══ Supplied records
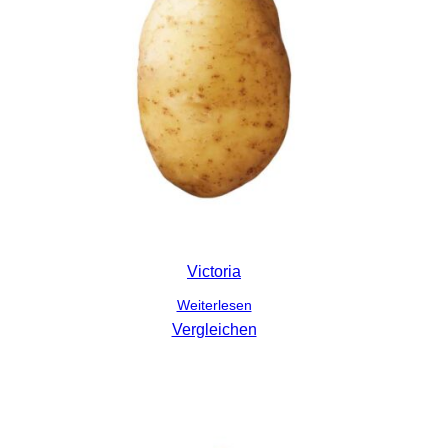
Victoria
Weiterlesen
Vergleichen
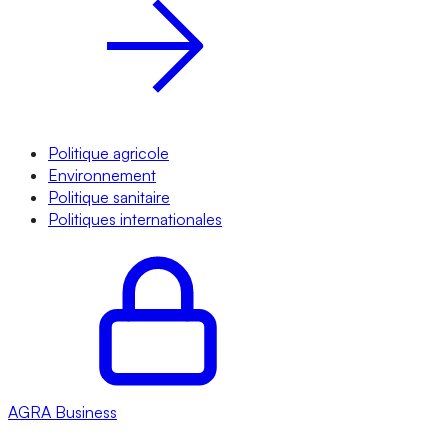
Politique agricole
Environnement
Politique sanitaire
Politiques internationales
AGRA
Business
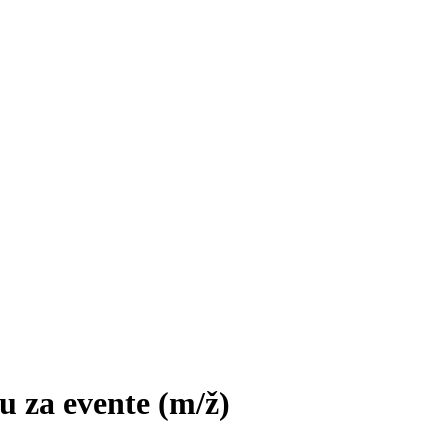
mu za evente
(m/ž)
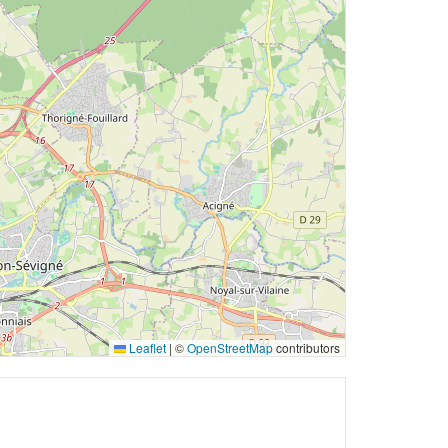
Leaflet
|
©
OpenStreetMap
contributors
════
# Problem statement
Make an exact copy of every entry above, minus the images.

# Exercise result
Victoria
Weiterlesen
Vergleichen
Politique agricole
Environnement
Politique sanitaire
Politiques internationales
AGRA
Business
mu za evente
(m/ž)
Leaflet
|
©
OpenStreetMap
contributors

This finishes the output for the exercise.